I listened to Marzendorfer and to Pinnock. I found the latter stupendous. Then it was Wordsworth, a toss up between him and Pinnock. Sadly, this work isn't in the abandoned Goberman set, but you should here those, they are a wonderful testament to him and to Haydn throughout.


----------



## Johnnie Burgess (Aug 30, 2015)

Going with Bruno Weil and Tafelmusik


----------



## KenOC (Mar 7, 2011)

CnC Bartok said:


> Indeed, hence my use of the word "gesture". We discussed this very Symphony over on the old Amazon forum, and somebody described it as a mere gimmick, I seem to remember.


Joke, gesture, or gimmick, the ending is like a joke because (for me) it palls in the retelling.


----------



## Joachim Raff (Jan 31, 2020)

Listen to few versions since Saturday and Dorati hits the mark with me. A warm natural sound, very consistent performance. Amazing as these were recorded some years ago and still sound great now.


----------



## CnC Bartok (Jun 5, 2017)

KenOC said:


> Joke, gesture, or gimmick, the ending is like a joke because (for me) it palls in the retelling.


Ah! I remember now, it was you who was somewhat dismissive of this work all those moons ago.....:tiphat:


----------



## ORigel (May 7, 2020)

I have Hogwood's with the Academy of Ancient Music.


----------



## Haydn man (Jan 25, 2014)

Joachim Raff said:


> View attachment 137959
> 
> 
> Listen to few versions since Saturday and Dorati hits the mark with me.
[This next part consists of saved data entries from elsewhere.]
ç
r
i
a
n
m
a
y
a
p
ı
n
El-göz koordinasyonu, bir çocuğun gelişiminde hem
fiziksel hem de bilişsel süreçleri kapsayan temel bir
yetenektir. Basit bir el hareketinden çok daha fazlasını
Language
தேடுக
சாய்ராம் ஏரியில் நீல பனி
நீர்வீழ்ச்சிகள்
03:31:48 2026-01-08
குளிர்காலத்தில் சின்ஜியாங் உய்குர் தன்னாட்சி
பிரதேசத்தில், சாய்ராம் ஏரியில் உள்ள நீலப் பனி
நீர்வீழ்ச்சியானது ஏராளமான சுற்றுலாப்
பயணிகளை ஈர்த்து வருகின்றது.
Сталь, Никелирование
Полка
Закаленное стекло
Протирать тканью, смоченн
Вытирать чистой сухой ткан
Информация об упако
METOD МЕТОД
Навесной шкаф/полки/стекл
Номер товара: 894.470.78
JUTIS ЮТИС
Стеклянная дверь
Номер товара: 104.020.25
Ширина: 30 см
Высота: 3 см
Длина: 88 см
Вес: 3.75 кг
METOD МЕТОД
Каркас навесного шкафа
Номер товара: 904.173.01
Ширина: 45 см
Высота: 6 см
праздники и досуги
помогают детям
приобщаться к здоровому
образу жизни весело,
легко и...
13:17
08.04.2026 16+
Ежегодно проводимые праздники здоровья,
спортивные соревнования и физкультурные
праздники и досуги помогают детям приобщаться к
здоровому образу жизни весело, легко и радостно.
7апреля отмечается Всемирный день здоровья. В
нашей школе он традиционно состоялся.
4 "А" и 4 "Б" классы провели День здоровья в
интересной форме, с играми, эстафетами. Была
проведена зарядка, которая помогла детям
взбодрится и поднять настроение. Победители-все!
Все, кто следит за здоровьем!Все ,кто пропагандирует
A warm natural sound, very consistent performance. Amazing as these were recorded some years ago and still sound great now.


Did you compare this with the Fischer version?
I am a long term Dorati devotee but would give Fischer the edge on this one as per my comments above.


----------



## Enthusiast (Mar 5, 2016)

Joke or protest? A joke as a good natured protest was perhaps one of the few options open to Haydn at that time. Gimmick? Well, yes, but so what? And having audiences listening lots of times to each of his works was hardly likely to be uppermost in Haydn's mind. Not only was rudely protesting not a good idea back then but also they didn't have recordings. I suspect one of the reasons that new music these days can seem to lack tunes and earwigs is that today's composers know we can listen many times to a work before really getting it.


----------



## Joachim Raff (Jan 31, 2020)

Haydn man said:


> Did you compare this with the Fischer version?
> I am a long term Dorati devotee but would give Fischer the edge on this one as per my comments above.


Yes, i compared, and a lot comes down to taste. The performances are both very good but i prefer the pace of Dorati. He never seems rushed and gives the work plenty of air. Fisher is brisker and racy. Like he has the foot on the accelerator a bit more i find comfortable with. Also the sound is slightly thinner and sometimes distant in tone. Dorati and Decca have a warmer, more fuller bodied sound.


----------



## Merl (Jul 28, 2016)

CnC Bartok said:


> You're probably saying what I am thinking as well. I reckon Dorati is significantly better than Adam Fischer in the later Symphonies, but Fischer better in the earlier ones. Marzendorfer is possibly more consistent, but I cannot escape that unfortunate sense of a hint of blandness throughout. I expect I am in a minority there. I hope so.
> 
> I listened to Marzendorfer and to Pinnock. I found the latter stupendous. Then it was Wordsworth, a toss up between him and Pinnock. Sadly, this work isn't in the abandoned Goberman set, but you should here those, they are a wonderful testament to him and to Haydn throughout.


I'm surprised no one's mentioned the Naxos set. It's inconsistent but when it's good it's very good.some of the Ward / Northern CO discs are very average and some are very good. The Toronto and Cologne discs are the best in the set, though.


----------



## CnC Bartok (Jun 5, 2017)

Merl said:


> I'm surprised no one's mentioned the Naxos set. It's inconsistent but when it's good it's very good.some of the Ward / Northern CO discs are very average and some are very good. The Toronto and Cologne discs are the best in the set, though.


That's the trouble with the Naxos set, inconsistency. However, I like the Nicholas Ward recordings, and don't find any of them average. I am not sure this counts as a cycle, six different conductors?


----------



## Merl (Jul 28, 2016)

CnC Bartok said:


> That's the trouble with the Naxos set, inconsistency. However, I like the Nicholas Ward recordings, and don't find any of them average. I am not sure this counts as a cycle, six different conductors?


You can get it boxed so whilst not strictly a 'cycle' it's available as one.


----------



## CnC Bartok (Jun 5, 2017)

Merl said:


> You can get it boxed so whilst not strictly a 'cycle' it's available as one.


I collected them one by one. Much more fun!!


----------



## KenOC (Mar 7, 2011)

Listened to the Dorati because I always listen to the Dorati (except for an occasional Kuijken). It was all good except that last bit.


----------